La société Brenntag expose qu'elle effectue diverses opérations sur les produits reçus de ses fabricants s'agissant d'acides de qualité technique mais qu'elle n'intervient pas sur la qualité alimentaire. En tout état de cause, elle invoque les documents accompagnant le produit dont il ressort que :

- la fiche de données de sécurité, quelle que soit la version, puisque acheteur et vendeur en proposent chacun une (fiche révisée le 2 février 2012 pour Agrovin et fiche révisée le 24 mars 2011 pour Brenntag), n'est pas pertinente pour apprécier la garantie ou les spécifications qualité du produit et n'a aucune valeur contractuelle, s'agissant uniquement d'informations réglementaires destinées à la sécurité des utilisateurs ;

- ses conditions générales de vente rappellent expressément (article 5) que les produits sont de qualité industrielle standard, sauf stipulation contraire, que l'acheteur doit s'assurer de la compatibilité du produit avec l'utilisation qu'il veut en faire, qu'il relève de sa responsabilité de contrôler à réception la conformité du produit ;

- que la fiche technique de l'acide mentionne que s'agissant d'un produit reconditionné, les données de départ du site de production ne peuvent être garanties.

Il s'en déduit que la responsabilité du vendeur ne peut être engagée de ce chef, alors que la société Brenntag a bien livré un acide chlorhydrique technique conforme au bon de commande de la société Agrovin qui ne comportait pas de cahier des charges particulier ou d'indications sur son usage prévu.

Les parties recherchent également la garantie de la société Brenntag au visa des dispositions de l'article 1641 du code civil sur les vices cachés.

Les vices évoqués par l'article 1641 du code civil doivent s'entendre de défauts qui rendent la chose impropre à l'usage auquel on la destine ou, du moins, qui diminuent tellement cet usage, que l'acheteur ne l'aurait pas acquise, ou n'en aurait donné qu'un moindre prix, s'il les avait connus.
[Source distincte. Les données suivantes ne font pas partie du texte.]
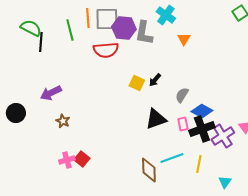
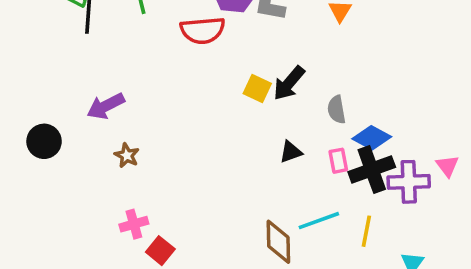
black arrow: (155, 80) -> (289, 83), size x1.5
gray semicircle: (182, 95) -> (336, 110), turned -42
black triangle: (156, 119) -> (291, 152), size x0.6
purple cross: (223, 136) -> (409, 182), turned 30
red square: (82, 159) -> (160, 251), moved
Toutefois, la garantie du vendeur requiert que l'usage soit contractuel et qu'il ait donc été convenu par les parties.

En l'espèce, la société Agrovin concède qu'elle a acheté l'acide chlorhydrique technique sans information ou cahier des charges particuliers destinés au fournisseur.
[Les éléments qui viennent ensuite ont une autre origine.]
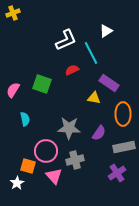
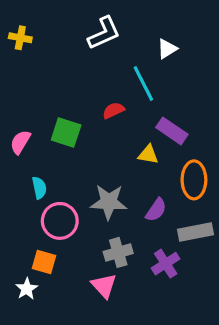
yellow cross: (13, 13) -> (20, 38), moved, turned 32
white L-shape: (66, 40) -> (104, 33), moved
pink circle: (46, 151) -> (60, 221), moved
purple cross: (117, 173) -> (166, 264), moved
pink triangle: (54, 176) -> (104, 286), moved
Les sociétés Agrovin et Brenntag discutent sur la version de la fiche de sécurité remise avec la commande litigieuse de décembre 2011, toutefois, la société Agrovin ne peut soutenir qu'elle aurait disposé à cette date d'une version au 2 février 2012 alors que, selon la société Brenntag, elle lui aurait été remise par erreur lorsqu'elle en a fait la demande après avoir eu connaissance des désordres querellés en mars 2012. C'est donc bien de la version révisée au 24 mars 2011 dont elle a pu disposer. Aux termes de cette fiche réglementaire, même si elle fournit principalement des explications sur les risques de santé liés à l'exposition, l'utilisation et la manipulation des produits dangereux, elle comporte également une rubrique utilisations identifiées pertinentes de la substance ou du mélange et utilisations déconseillés indiquant l'absence d'informations relatives aux usages identifiés et aux restrictions d'usages. Il ne s'en déduit pas un produit utilisable pour des produits alimentaires sans aucune précaution. Dès lors, la pollution générée dans le cas d'espèce ne peut ressortir des vices cachés alors que cette pollution n'a produit des effets délétères qu'en raison de l'usage, non prévu spécifiquement pour un produit alimentaire, qui en a été fait.
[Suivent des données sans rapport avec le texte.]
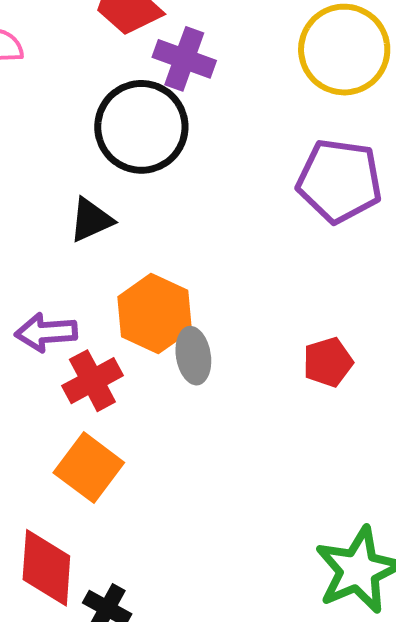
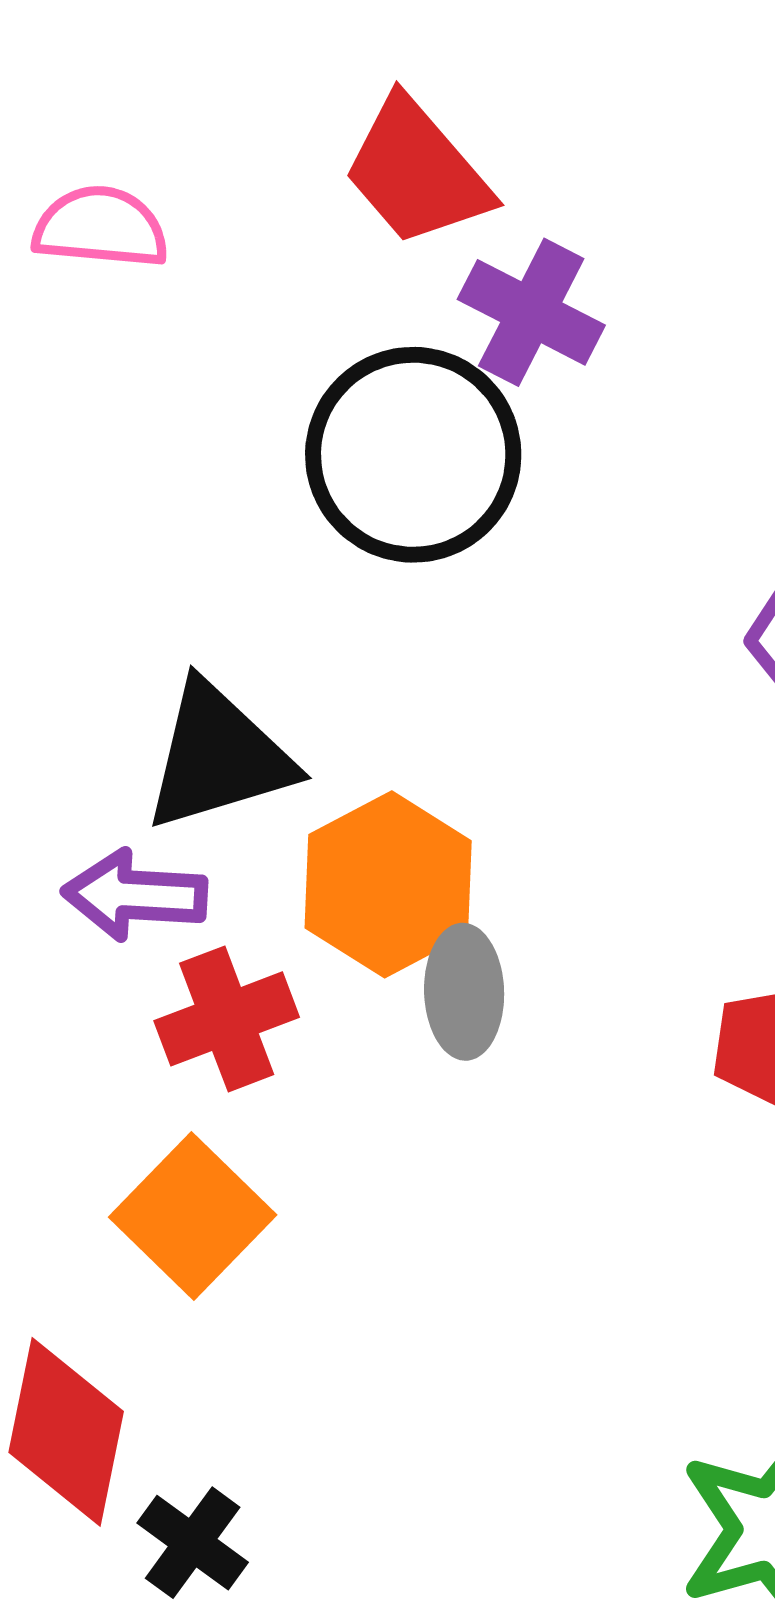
black triangle: (91, 220) -> (218, 757), moved, size x1.5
En l'absence d'information sur l'usage alimentaire qui pouvait en être fait et particulièrement de traitement de vins, le fournisseur, sans cahier des charges spécifique, sollicité pour une qualité technique admettant des impuretés sans effets particuliers pour l'usage industriel auquel il est normalement destiné, ne peut être tenu de la garantie des vices cachés.

Il n'est donc admis ni une faute contractuelle de la société Brenntag, ni la garantie des vices cachés. Les demandes de la société [Adresse 4] à l'encontre de cette société, sur un fondement délictuel, mais procédant de la même faute qu'articulée par la société Agrovin ne peuvent donc prospérer. Le jugement sera en conséquence infirmé en ce qu'il a condamné la société Brenntag et les parties déboutées de leur demandes à l'encontre de cette société.

Si la faute d'Agrovin a été caractérisée supra, reste à déterminer si la société [Adresse 4] a elle-même commis une faute ayant contribué à son préjudice, faute que lui oppose Agrovin. La question de la force majeure est ici inopérante, aucun des caractères n'en étant réuni, la présence en particulier de molécules polluant le vin n'ayant sur de l'acide technique aucun caractère imprévisible, mais il doit être apprécié la question d'une faute éventuelle.

Le traitement du vin proposé par la société Agrovin consistait en fait à n'en traiter qu'une partie prédéterminée, le résultat escompté étant obtenu par réincorporation de cette part au reste du lot. Agrovin reproche à la société [Adresse 4] de ne pas avoir détecté la pollution du vin au moment où la concentration était maximum c'est à dire juste avant réincorporation dans un lot plus important, ce qui n'a fait que rendre non marchand une quantité bien supérieure de vin.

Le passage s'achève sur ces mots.